LA COUR STATUE, dans le dossier de la Cour T‑633‑11 (le contrôle judiciaire de la décision sur le fond ou relatif au licenciement), que la conclusion de l’arbitre relative au défaut de fournir des mesures d’adaptation est confirmée et la partie de la décision relative au licenciement est annulée; cette question est renvoyée au même arbitre pour qu’il rende une nouvelle décision. Le demandeur a droit aux dépens afférents à la demande.

 

ET LA COUR STATUE, dans le dossier de la Cour T‑1657‑11 (le contrôle judiciaire relatif aux intérêts), que la demande de contrôle judiciaire est accueillie dans la mesure où la décision de l’arbitre relative à l’octroi d’intérêts sur les dommages‑intérêts est annulée.
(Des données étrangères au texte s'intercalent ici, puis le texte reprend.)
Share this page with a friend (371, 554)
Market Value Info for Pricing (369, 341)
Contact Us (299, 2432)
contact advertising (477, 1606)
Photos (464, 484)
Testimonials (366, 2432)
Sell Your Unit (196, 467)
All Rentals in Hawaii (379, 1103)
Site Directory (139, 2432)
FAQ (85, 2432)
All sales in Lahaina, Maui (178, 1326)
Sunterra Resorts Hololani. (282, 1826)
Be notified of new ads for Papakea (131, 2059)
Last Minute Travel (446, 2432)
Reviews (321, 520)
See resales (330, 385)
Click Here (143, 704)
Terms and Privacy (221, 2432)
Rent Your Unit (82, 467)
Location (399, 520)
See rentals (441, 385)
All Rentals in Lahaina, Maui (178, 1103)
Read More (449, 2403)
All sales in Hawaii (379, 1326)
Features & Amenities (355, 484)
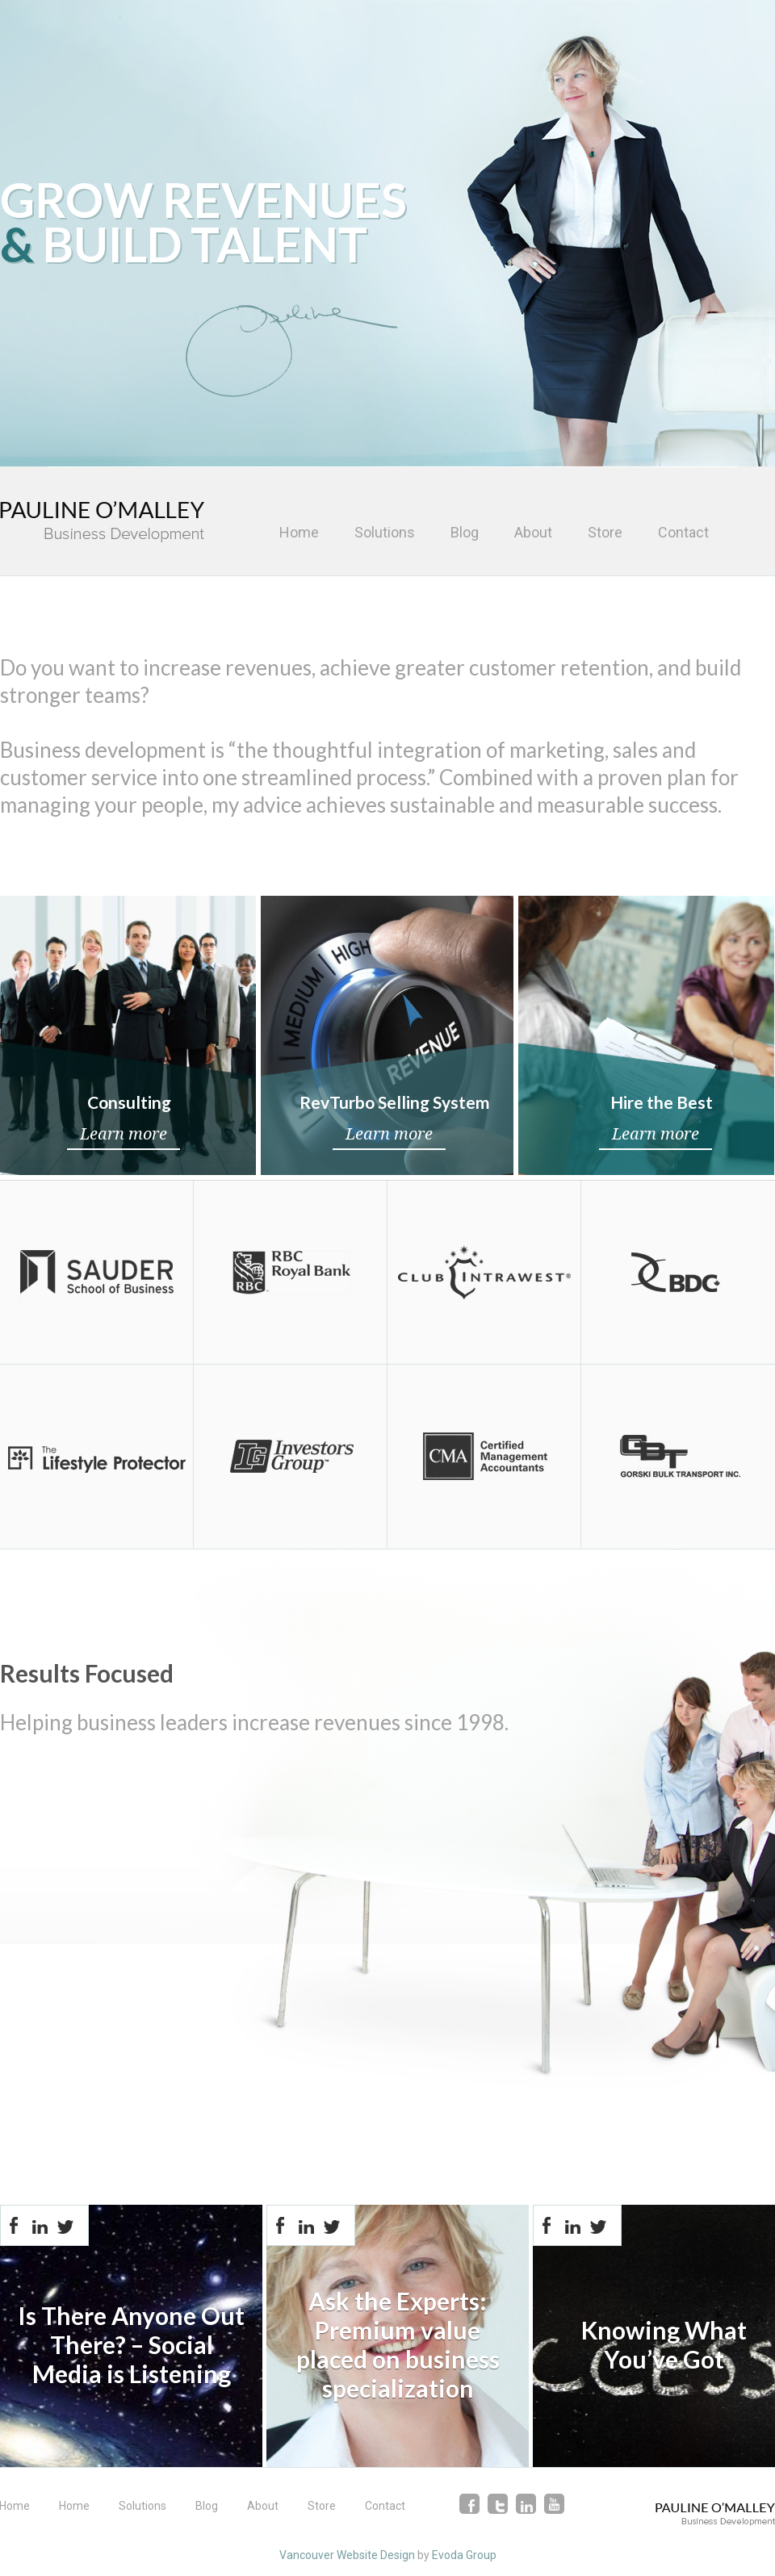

Le demandeur a droit aux dépens de la demande.

 

ET LA COUR STATUE, dans le dossier de la Cour T‑1669‑11 (le contrôle judiciaire relatif aux mesures de réparation systémiques), que la demande de contrôle judiciaire est accueillie, que les dépens sont adjugés au demandeur et que l’affaire est renvoyée au même arbitre pour qu’il rende une nouvelle décision.

 

 

 

« John A. O’Keefe »

Juge

 

 

 

Traduction certifiée conforme

Sandra de Azevedo, LL.B.


ANNEXE

 

Dispositions législatives applicables

 

Loi sur les relations de travail dans la fonction publique, LC 2003, c 27

 

209. (1) Après l’avoir porté jusqu’au dernier palier de la procédure applicable sans avoir obtenu satisfaction, le fonctionnaire peut renvoyer à l’arbitrage tout grief individuel portant sur :

 

 

 

a) soit l’interprétation ou l’application, à son égard, de toute disposition d’une convention collective ou d’une décision arbitrale;

 

. . .

 

226. (1) Pour instruire toute affaire dont il est saisi, l’arbitre de grief peut :

 

a) de la même façon et dans la même mesure qu’une cour supérieure d’archives, convoquer des témoins et les contraindre à comparaître et à déposer sous serment, oralement ou par écrit;

 

b) ordonner l’utilisation de moyens de télécommunication permettant aux parties et à l’arbitre de grief de communiquer les uns avec les autres simultanément lors des audiences et des conférences préparatoires;

 

c) faire prêter serment et recevoir les affirmations solennelles;

 

d) accepter des éléments de preuve, qu’ils soient admissibles ou non en justice;

 

e) obliger, en tout état de cause, toute personne à produire les documents ou pièces qui peuvent être liés à toute question dont il est saisi;

 

 

f) sous réserve des restrictions que le gouverneur en conseil peut imposer en matière de défense ou de sécurité, pénétrer dans les locaux ou sur les terrains de l’employeur où des fonctionnaires exécutent ou ont exécuté un travail, procéder à l’examen de tout matériau, outillage, appareil ou objet s’y trouvant, ainsi qu’à celui du travail effectué dans ces lieux, et obliger quiconque à répondre aux questions qu’il lui pose relativement à l’affaire dont il est saisi;

 

g) interpréter et appliquer la Loi canadienne sur les droits de la personne, sauf les dispositions de celle‑ci sur le droit à la parité salariale pour l’exécution de fonctions équivalentes, ainsi que toute autre loi fédérale relative à l’emploi, même si la loi en cause entre en conflit avec une convention collective;

 

 

h) rendre les ordonnances prévues à l’alinéa 53(2)e) et au paragraphe 53(3) de la Loi canadienne sur les droits de la personne;

 

i) dans le cas du grief portant sur le licenciement, la rétrogradation, la suspension ou une sanction pécuniaire, adjuger des intérêts au taux et pour la période qu’il estime justifiés;

 

j) rejeter de façon sommaire les griefs qu’il estime frustratoires.

 

 

228. (1) L’arbitre de grief donne à chaque partie au grief l’occasion de se faire entendre.

 

 

(2) Après étude du grief, il tranche celui‑ci par l’ordonnance qu’il juge indiquée. …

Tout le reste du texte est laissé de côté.